The hydraulic motor according to the invention can be of the most varied Conditions apply. In the present case it is assumed, for example, that he is to Drive one of the drive wheels of a vehicle is used and is provided directly with the wheel flange 20 for this purpose is. Such a use of the motor is particularly favorable because of its compact design can be attached directly to the drive wheel of a vehicle. This allows vehicles with real all-wheel drives construct, whereby the drive motor for each wheel is arranged directly on the wheel itself. The motor can be driven continuously or in one or more selectable speed levels. It is possible, to switch its direction of rotation under full load by the lines connected to the connections 4l, 42 via a changeover switch can be interchanged, and the motor can be decelerated by throttling the the medium flowing back. Furthermore, the freewheeling properties are to be emphasized. Since in the case of the Freewheeling both connections 41, 42 are depressurized, the pistons 8 are pushed back by the cam 1 so that they are completely ineffective. The cam can now move freely between the pistons without getting in with them To come into contact.
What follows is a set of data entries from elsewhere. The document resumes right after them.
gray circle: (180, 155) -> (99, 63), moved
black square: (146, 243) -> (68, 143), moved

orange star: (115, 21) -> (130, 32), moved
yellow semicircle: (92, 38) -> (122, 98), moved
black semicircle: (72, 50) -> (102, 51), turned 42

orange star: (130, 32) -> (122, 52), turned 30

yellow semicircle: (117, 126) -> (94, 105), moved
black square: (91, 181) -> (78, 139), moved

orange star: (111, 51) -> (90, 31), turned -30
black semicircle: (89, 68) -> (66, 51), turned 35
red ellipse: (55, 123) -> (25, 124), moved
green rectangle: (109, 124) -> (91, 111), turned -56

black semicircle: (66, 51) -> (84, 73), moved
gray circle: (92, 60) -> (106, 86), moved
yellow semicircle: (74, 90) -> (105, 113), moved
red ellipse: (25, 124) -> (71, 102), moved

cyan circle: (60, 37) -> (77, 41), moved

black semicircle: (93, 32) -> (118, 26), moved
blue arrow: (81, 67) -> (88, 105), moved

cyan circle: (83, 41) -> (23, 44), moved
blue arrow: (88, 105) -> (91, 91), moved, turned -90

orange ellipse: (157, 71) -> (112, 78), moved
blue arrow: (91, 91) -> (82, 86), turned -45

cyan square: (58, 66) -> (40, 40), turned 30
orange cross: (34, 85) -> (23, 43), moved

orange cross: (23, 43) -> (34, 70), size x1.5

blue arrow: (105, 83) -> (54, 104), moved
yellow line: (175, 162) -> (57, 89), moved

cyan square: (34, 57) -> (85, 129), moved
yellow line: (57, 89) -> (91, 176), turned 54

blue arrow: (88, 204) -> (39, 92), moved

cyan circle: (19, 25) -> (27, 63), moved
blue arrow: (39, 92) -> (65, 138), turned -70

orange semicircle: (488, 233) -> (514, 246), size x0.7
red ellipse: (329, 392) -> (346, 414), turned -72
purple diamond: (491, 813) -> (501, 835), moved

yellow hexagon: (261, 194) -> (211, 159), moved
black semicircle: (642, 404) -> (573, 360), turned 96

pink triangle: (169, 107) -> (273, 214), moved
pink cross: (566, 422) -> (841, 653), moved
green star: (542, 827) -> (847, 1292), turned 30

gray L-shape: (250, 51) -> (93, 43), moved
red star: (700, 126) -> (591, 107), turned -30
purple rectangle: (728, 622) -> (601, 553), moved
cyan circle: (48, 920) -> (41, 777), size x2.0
Only when you create a corresponding Pressure at one of the connections 4l, 42 presses the pistons 8 against the cam body 1 in a controlled manner

- 11 -

Claims (8)

Expectations 1. Hydraulic motor with an output shaft and axiaJL. to arranged cylinders in which pistons under the action of depending on the angular position the output shaft controlled pressure medium differently are, wherein the pistons drive a cam connected to the output shaft, characterized in that the as Disc with curved body (1) that changes periodically over the circumference in a sinusoidal manner a pair of cylinders (2β) is located between each two cylinders (26 ', 26' '), which in are arranged one behind the other in the axial direction. 2. Hydraulic motor according to claim 1, characterized in that the cam body as attached to the output shaft (40) or molded on it symmetrical disc with it over the circumference is formed sinusoidally changing strength. 3. Hydraulic motor according to one of claims 1 or 2, characterized in that a connection body (13) serving to supply and discharge the hydraulic fluid from a non-rotatable connector with the output shaft (4o) connected control ring (12) is sealingly surrounded, and that the control ring (12) Control slots (43, 44) for connecting the connector body with the cylinders (23 'to 29' and 23 '' to 29 ''). 4. Hydraulic motor according to one of claims 1 to 3 » characterized in that annular grooves on the circumference of the connecting body (13) - 12 - (j58, 39) are attached for the supply and discharge of hydraulic fluid. 5. Hydraulic motor according to one of claims 1 to 4, characterized in that the pistons (8) of a pair of cylinders (2J to 29) are each displaceable by a common control line (jJO to 36) , and that the control line as a function of the angular position the output shaft (40) is connected either to a pressure line (41) or to a return line (42) for the hydraulic fluid. 6. Hydraulic motor according to one of claims 1 to 5 # characterized in that the pistons (3) rotatably in the cylinders (23 'to 29' and 23 "to 29") are attached. 7. Hydraulic motor according to one of the preceding claims, characterized in that at a vehicle wheel (20) is mounted on the output shaft (40). 8. Hydraulic motor according to one of the preceding claims, characterized in that the mutual distance of the cylinder pairs (23 to 29) related on the sinusoidal shape of the curve body (I) -not equal to TTor a multiple of Tl.